Wednesday, April 1, 2015

PEW!!!!!

Gov. Mike Pence:  How does it feel to be up to your ears in shit??? (Sorry, had to spell the whole word)  I can assure you that there will be few people trying to shovel you out!  I thank you for creating the "tsunami!"  No one will miss what you are trying to do, and nearly everyone is appalled!  SHAME ON YOU!!!

Under the guise

As you probably know, I do not talk about religion.  Today I am making an exception.  What I will say about it is it IMPLIES kindness and concern for all.  So when I started hearing about the "Religious Freedom Act, I thought, great!  Wow! That was a giant mistake!  The reason I seldom if ever talk about religion is in my mind I hear hypocrisy.

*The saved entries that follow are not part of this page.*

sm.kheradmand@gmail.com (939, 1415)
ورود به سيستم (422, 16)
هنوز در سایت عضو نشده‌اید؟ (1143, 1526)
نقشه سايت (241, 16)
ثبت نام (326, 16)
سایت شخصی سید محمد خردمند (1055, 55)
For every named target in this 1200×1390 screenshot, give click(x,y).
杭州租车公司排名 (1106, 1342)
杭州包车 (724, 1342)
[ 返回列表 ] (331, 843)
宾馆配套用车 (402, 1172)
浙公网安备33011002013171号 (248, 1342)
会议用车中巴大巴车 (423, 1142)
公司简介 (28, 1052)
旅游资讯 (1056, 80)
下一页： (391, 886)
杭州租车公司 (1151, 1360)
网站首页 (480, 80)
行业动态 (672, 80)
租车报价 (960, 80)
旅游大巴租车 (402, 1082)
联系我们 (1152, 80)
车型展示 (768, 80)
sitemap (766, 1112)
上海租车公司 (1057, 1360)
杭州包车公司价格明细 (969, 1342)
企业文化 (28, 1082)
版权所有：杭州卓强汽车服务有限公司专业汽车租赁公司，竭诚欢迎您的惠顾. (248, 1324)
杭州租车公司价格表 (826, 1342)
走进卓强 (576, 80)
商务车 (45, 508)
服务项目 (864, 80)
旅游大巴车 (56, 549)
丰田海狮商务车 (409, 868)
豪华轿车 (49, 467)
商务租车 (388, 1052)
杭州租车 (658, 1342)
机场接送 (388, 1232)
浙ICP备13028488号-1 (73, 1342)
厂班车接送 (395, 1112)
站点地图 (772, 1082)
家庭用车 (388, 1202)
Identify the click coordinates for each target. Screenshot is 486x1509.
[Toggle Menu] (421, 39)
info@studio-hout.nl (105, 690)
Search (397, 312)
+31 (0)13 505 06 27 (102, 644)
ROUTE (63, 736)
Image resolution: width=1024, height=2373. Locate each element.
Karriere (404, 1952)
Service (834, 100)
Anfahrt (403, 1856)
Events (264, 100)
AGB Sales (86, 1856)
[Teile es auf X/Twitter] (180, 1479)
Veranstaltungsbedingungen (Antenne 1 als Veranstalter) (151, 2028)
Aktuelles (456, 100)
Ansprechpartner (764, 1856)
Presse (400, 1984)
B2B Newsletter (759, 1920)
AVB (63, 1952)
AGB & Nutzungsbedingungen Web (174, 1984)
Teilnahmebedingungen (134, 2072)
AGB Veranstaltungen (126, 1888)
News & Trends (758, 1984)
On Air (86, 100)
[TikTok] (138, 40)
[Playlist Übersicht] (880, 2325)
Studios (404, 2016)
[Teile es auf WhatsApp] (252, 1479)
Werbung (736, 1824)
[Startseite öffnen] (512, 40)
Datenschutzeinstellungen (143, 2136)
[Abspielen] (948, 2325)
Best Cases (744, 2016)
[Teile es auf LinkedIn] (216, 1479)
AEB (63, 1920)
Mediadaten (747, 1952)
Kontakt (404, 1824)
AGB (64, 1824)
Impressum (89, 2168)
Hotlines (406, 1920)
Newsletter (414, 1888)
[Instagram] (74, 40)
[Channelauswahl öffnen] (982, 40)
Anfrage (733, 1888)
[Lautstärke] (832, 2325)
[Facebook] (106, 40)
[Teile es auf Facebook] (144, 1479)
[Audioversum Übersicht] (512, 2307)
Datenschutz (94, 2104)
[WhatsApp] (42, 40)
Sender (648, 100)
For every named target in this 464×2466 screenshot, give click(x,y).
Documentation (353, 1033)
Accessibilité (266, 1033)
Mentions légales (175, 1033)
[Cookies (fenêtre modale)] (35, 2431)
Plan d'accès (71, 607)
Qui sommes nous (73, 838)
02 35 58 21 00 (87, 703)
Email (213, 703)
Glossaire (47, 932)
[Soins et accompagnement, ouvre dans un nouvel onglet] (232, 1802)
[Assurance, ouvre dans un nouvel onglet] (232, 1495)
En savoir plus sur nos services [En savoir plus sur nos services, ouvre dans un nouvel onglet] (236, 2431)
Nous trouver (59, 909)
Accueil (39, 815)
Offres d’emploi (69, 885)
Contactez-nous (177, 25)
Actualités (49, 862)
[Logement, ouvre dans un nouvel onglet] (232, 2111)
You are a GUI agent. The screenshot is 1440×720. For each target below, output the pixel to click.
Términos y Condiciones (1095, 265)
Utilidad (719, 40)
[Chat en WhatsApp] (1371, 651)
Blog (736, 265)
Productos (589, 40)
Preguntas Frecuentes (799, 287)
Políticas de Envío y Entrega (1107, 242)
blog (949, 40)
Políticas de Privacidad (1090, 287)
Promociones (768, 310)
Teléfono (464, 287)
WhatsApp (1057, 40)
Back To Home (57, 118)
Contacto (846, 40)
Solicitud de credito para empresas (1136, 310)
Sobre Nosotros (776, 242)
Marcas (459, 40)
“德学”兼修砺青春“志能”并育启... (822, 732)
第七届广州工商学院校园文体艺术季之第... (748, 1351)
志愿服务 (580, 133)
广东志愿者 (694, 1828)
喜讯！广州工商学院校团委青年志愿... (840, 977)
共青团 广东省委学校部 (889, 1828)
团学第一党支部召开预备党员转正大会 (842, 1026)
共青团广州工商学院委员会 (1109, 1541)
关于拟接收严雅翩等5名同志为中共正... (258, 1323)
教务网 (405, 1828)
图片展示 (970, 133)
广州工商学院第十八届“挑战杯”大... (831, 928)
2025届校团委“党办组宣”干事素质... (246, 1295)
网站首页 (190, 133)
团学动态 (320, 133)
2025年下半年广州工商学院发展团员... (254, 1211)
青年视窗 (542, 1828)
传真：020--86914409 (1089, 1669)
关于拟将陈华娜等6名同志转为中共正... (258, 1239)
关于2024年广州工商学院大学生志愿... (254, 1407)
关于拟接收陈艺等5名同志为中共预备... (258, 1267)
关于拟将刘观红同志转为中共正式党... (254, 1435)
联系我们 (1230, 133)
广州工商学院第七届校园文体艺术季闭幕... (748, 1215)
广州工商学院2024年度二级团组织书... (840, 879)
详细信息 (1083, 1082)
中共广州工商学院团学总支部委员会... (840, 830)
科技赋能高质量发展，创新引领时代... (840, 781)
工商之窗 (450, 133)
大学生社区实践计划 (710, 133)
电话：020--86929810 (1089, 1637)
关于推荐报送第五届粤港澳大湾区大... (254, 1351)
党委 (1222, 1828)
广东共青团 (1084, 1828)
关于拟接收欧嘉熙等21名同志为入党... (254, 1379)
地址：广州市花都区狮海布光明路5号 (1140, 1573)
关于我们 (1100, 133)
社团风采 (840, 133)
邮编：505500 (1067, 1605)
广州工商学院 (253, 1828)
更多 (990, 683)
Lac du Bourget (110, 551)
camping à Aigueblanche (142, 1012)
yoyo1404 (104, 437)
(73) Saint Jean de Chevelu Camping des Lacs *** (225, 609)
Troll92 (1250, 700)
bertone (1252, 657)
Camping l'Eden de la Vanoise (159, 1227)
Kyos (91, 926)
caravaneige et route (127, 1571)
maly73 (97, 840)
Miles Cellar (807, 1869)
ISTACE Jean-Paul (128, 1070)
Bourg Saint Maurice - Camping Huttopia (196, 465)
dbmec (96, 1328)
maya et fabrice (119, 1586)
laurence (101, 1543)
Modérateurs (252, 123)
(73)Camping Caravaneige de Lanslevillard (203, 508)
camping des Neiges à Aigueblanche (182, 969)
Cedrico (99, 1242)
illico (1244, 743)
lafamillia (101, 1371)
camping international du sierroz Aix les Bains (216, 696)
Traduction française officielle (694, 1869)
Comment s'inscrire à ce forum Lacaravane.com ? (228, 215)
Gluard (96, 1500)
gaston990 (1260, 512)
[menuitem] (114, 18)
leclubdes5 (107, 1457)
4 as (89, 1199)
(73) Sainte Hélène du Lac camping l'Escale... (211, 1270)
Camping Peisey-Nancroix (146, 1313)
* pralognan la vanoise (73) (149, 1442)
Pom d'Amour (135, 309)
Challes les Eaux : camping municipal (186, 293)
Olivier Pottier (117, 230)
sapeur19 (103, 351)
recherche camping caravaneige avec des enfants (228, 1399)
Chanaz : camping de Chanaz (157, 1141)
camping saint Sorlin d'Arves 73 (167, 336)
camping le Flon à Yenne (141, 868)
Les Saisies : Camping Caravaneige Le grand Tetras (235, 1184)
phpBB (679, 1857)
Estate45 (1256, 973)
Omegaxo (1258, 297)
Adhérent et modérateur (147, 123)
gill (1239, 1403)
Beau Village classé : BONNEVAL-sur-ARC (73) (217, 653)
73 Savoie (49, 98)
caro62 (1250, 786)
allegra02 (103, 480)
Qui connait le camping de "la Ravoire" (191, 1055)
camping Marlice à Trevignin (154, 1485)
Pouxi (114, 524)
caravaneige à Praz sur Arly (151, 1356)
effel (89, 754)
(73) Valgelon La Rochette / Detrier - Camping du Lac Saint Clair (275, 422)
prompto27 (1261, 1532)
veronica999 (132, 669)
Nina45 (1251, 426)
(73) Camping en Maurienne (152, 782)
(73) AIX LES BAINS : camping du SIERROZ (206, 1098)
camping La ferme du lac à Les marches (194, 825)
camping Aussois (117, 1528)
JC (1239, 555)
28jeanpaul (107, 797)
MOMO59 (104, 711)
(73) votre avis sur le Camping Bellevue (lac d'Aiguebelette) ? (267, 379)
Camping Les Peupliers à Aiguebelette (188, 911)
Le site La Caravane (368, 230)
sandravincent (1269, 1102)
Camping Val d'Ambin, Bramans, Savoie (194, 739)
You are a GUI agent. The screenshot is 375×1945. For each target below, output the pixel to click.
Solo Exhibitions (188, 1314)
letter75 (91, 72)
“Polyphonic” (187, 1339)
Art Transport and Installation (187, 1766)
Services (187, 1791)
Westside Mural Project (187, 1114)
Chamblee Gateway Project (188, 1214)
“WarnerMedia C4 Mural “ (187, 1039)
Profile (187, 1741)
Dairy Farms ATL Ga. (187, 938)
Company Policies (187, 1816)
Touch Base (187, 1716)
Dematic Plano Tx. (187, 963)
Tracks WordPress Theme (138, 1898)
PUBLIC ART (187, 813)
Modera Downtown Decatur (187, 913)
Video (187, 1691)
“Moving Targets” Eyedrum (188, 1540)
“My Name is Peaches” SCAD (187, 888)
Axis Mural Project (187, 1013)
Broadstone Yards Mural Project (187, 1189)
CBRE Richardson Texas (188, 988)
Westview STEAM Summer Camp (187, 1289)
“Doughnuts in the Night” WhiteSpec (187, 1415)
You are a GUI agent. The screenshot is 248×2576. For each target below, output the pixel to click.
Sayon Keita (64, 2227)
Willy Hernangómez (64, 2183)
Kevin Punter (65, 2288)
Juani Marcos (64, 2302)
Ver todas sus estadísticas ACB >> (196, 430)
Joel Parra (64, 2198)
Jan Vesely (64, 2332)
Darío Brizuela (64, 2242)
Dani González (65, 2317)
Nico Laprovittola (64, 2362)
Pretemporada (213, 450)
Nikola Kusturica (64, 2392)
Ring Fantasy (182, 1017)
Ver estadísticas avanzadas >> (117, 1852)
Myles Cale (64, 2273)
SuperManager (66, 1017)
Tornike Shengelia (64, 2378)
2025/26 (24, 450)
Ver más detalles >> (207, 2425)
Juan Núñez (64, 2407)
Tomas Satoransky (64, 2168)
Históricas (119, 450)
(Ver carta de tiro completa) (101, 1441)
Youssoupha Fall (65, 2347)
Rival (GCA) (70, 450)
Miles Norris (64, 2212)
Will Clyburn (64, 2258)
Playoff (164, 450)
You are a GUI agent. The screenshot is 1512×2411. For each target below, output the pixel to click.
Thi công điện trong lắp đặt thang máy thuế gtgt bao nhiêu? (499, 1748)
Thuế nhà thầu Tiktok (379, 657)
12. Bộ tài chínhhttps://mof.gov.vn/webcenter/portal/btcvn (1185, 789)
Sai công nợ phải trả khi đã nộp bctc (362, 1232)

So many things are done by "religious people."  So many bad things, including this "RFA," are not designed to help people, but to keep people's small minds occupied.  They are to disrupt all the gains we have made in the world with respect to fair treatment of all.  I think I learned when I was young, that a certain someone "loved the little children,  all the children of the world,  red and yellow, black and white, they are precious in HIS sight," ...  Then come the people who discriminate in the name of religion, they kill in the name of religion.  Gee, I wonder why I have such cynicism over all of this. I certainly would rather feel otherwise.